Elkia savait que ce jour allait arriver tôt ou tard. Elle avait déjà commencé à préparer son départ avec Angolo depuis la veille du malheur. Elle savait ce que ces hommes voulaient d'elle et ce qui arriverait éventuellement si elle leur ouvrait la porte. Elle hésitait, ne savait quoi faire, et regarda son fils. Le jeune Angolo, tremblant, ne comprenant pas la situation, regarda sa mère le regard innocent et apeuré.

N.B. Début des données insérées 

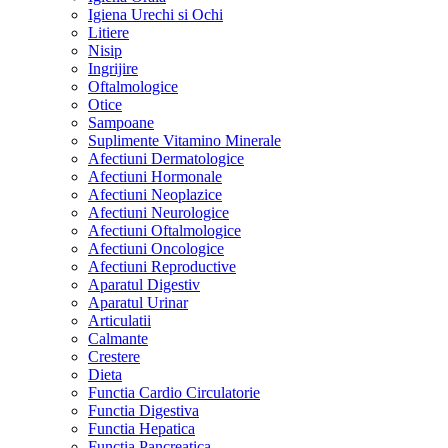
Igiena Urechi si Ochi
Litiere
Nisip
Ingrijire
Oftalmologice
Otice
Sampoane
Suplimente Vitamino Minerale
Afectiuni Dermatologice
Afectiuni Hormonale
Afectiuni Neoplazice
Afectiuni Neurologice
Afectiuni Oftalmologice
Afectiuni Oncologice
Afectiuni Reproductive
Aparatul Digestiv
Aparatul Urinar
Articulatii
Calmante
Crestere
Dieta
Functia Cardio Circulatorie
Functia Digestiva
Functia Hepatica
Functia Pancreatica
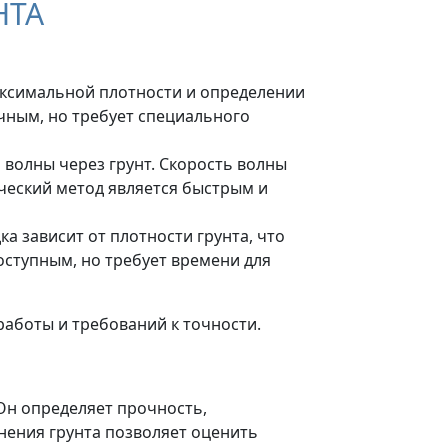
НТА
аксимальной плотности и определении
чным, но требует специального
волны через грунт. Скорость волны
ческий метод является быстрым и
а зависит от плотности грунта, что
оступным, но требует времени для
 работы и требований к точности.
Он определяет прочность,
нения грунта позволяет оценить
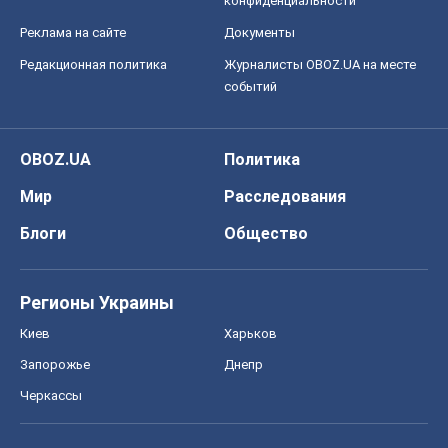
Регионы Украины
Киев
Харьков
Запорожье
Днепр
Черкассы
Спорт
Футбол
Баскетбол
Хоккей
Бокс
Формула-1
Моя школа
ГДЗ
Учебники
Онлайн уроки
ДПА
ЗНО
НМТ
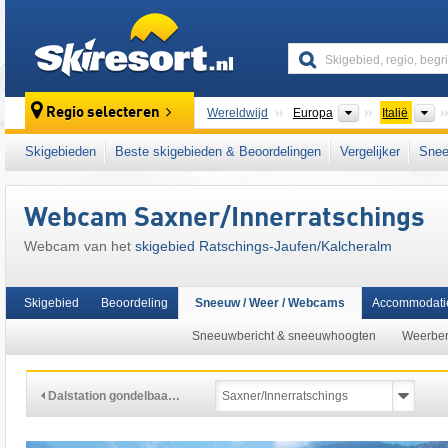
skiresort
Continenten
L
Regio selecteren
Wereldwijd
Europa
Italië
Dit skigebied ligt ook in:
Südtirol Skiarena
,
S
Skigebieden
Beste skigebieden & Beoordelingen
Vergelijker
Snee
centrale deel van de oostelijke Alpen
,
Zuid-
Webcam Saxner/Innerratschings
Webcam van het
skigebied Ratschings-Jaufen/​Kalcheralm
Skigebied
Beoordeling
Sneeuw / Weer / Webcams
Accommodati
Sneeuwbericht & sneeuwhoogten
Weerber
Dalstation gondelbaa…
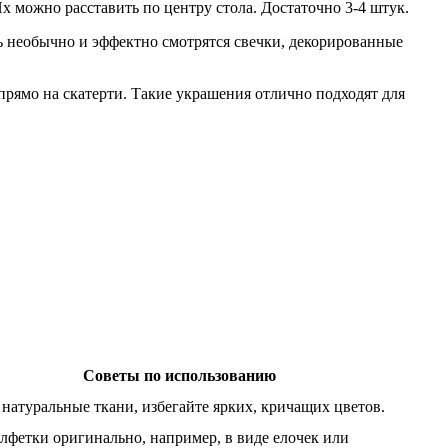
 можно расставить по центру стола. Достаточно 3-4 штук.
нь необычно и эффектно смотрятся свечки, декорированные
рямо на скатерти. Такие украшения отлично подходят для
Советы по использованию
натуральные ткани, избегайте ярких, кричащих цветов.
лфетки оригинально, например, в виде елочек или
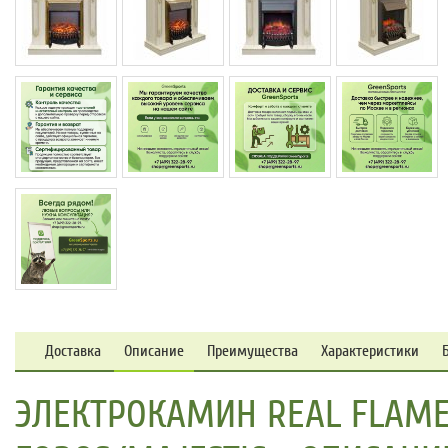
Доставка
Описание
Преимущества
Характеристики
ЭЛЕКТРОКАМИН REAL FLAME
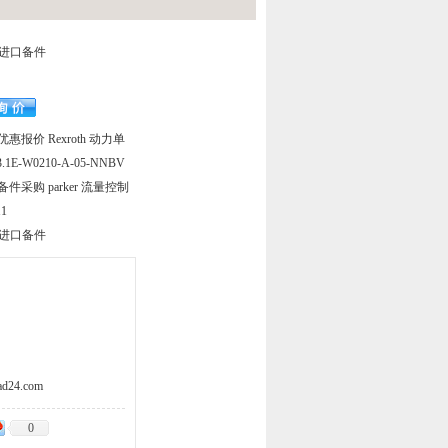
|进口备件
报价 Rexroth 动力单
3.1E-W0210-A-05-NNBV
采购 parker 流量控制
11
|进口备件
d24.com
0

Elikia ouvrit la porte. Derrière elle se tenait Angolo terrifié, les yeux remplis de larmes, s'agrippant à la robe de sa mère. Elle avait un grand couteau de cuisine à la main droite et s'avança vers l'homme, le regardant d'un œil torve.

- Que voulez-vous? demanda Elikia d'une voix calme.

- Tu sais très bien ce que nous voulons, répondit l'homme. Donne-nous l'enfant.

- Nous allons partir demain. Allez-vous-en!

- Ne me fait pas répéter une autre fois, cria l'homme. Donne-nous l'enfant du Tutsi! Son père était la cause de tous les maux du village et il le sera lui aussi! C'est l'enfant du Tutsi! C'est un enfant maudit! Nous aurons l'enfant, de gré ou de force! Si tu nous le donne nous allons te laisser tranquille.

Les hommes armés s'avancèrent en agitant leurs torches et leurs armes tandis qu'Elikia les regardait en pointant le couteau vers eux. Les hommes arrêtaient d'avancer. L'homme qui avait parlé recula d'un pas.

- Baisse le couteau et donne nous l'enfant, ordonna-t-il en rugissant.

Elikia ne répondit point et garda le couteau pointé. Ils se fixèrent pendant une demie heure. Puis après un long soupir l'homme fit signal aux autres de partir.

- Très bien, dit-il avant de partir. Vous ferrez mieux de partir demain.

Angolo repensait souvent à cette nuit.

Ils savaient qu'ils pouvaient abattre ma mère et me mettre en morceaux par la suite avec leurs longues machettes, se disait-il souvent. Mais ils savaient aussi que ma mère descendrait le premier d'entre eux qui avancerait avant qu'ils ne l'aient descendu, et personne ne voulait être celui qui sera descendu. Personne n'osait alors avancer et finalement, ils partirent. C'est ainsi qu'elle me protégea, moi, l'enfant maudit qui avait dû mourir cette nuit, l'enfant indésiré qui a perdu son père à sept ans et dont tout le village souhait la mort. C'est ainsi que ma mère m'a protégé à elle seule de ces cinquante hommes armés de machettes.

Je lui dois tout à elle. Maintenant qu'elle succombait à la maladie, c'est à mon tour de la protéger et de la prendre sous mes ailes. Je ferais tout, tout, tout pour elle. Je ferais absolument tout pour la sauver.